In 2006, mining corporation Barrick Gold proposed the unthinkable: removing and relocating three glaciers in Chile's Andes to make room for an open-pit gold mine called Pascua Lama. When state authorities were asked about the environmental impact, they offered a startling admission—they "really knew nothing" about glaciers, that it was entirely new territory for them. This moment crystallized a phenomenon called "undone science," and it would reshape how Chile approaches water security for decades to come.

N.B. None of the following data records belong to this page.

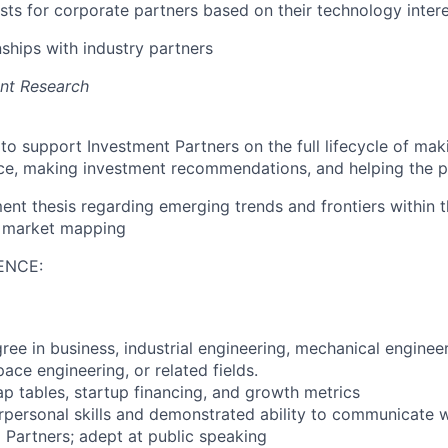
ists for corporate partners based on their technology inter
nships with industry partners
ent Research
to support Investment Partners on the full lifecycle of mak
ce, making investment recommendations, and helping the p
nt thesis regarding emerging trends and frontiers within t
 market mapping
ENCE:
ree in business, industrial engineering, mechanical enginee
ace engineering, or related fields.
 tables, startup financing, and growth metrics
rpersonal skills and demonstrated ability to communicate w
 Partners; adept at public speaking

Undone science refers to research that remains unfunded, incomplete, or ignored because of political, economic, or industry pressure. Sometimes it's intentional; sometimes it's simply that powerful funders shape which questions get asked. In Chile's case, glaciers had existed in a regulatory blind spot despite being fundamental to the country's water security. They were largely absent from environmental impact assessments and regulations, allowing mining projects to sidestep scrutiny of their glacier-related impacts.

According to a study published in Tapuya: Latin American Science, Technology and Society by Javiera Barandiarán of UC Santa Barbara and colleagues, this gap in knowledge and regulation was no accident. The researchers identified three key drivers: a lack of pluralism that excluded certain ways of knowing, a loss of scientific autonomy when powerful funders shaped research agendas, and contested validation procedures over what counts as authoritative knowledge. These forces combined to keep glaciers invisible in policy conversations.

The Pascua Lama case became a turning point. Public outrage erupted over the plan to move glaciers for mining profit. The controversy mounted until the mine was ultimately closed in 2020. But in those intervening years, something crucial shifted. The state began reckoning with its blindness. In 2008, Chile created a dedicated glaciology and snow unit within its General Directorate of Water. By 2014, the country completed its first National Glacier Inventory. And in response to Pascua Lama, the first attempts to enact a glacier protection law were born.

Yet the story doesn't end there with simple resolution. A second case—the expansion of Los Bronces copper mine just north of Santiago, approved in 2023—reveals that undone science had evolved into a different form. This time, there was no absence of data. Instead, the battleground shifted to who controls which science counts as valid. The central controversy: mining dust particles settling on glaciers, darkening their surfaces and accelerating melt rates. Chile's Environmental Impact Service rejected Anglo American's environmental permit for the project, arguing the company had failed to adequately account for these impacts.

As Ajit Subramaniam, a research professor at Columbia's Lamont-Doherty Earth Observatory, noted in discussing these conflicts: "Often it is not a matter of uncertainty in the science that is confounding to policymakers so much as the difficulty in balancing opposing needs and who has a voice in that decision."

What emerges is not simply a story of science filling a gap, but of competing interests fighting to shape whose knowledge matters. Chile's journey from glacier ignorance to glacier regulation illustrates how environmental protection becomes possible only when the right questions are asked—and when communities have the power to demand answers.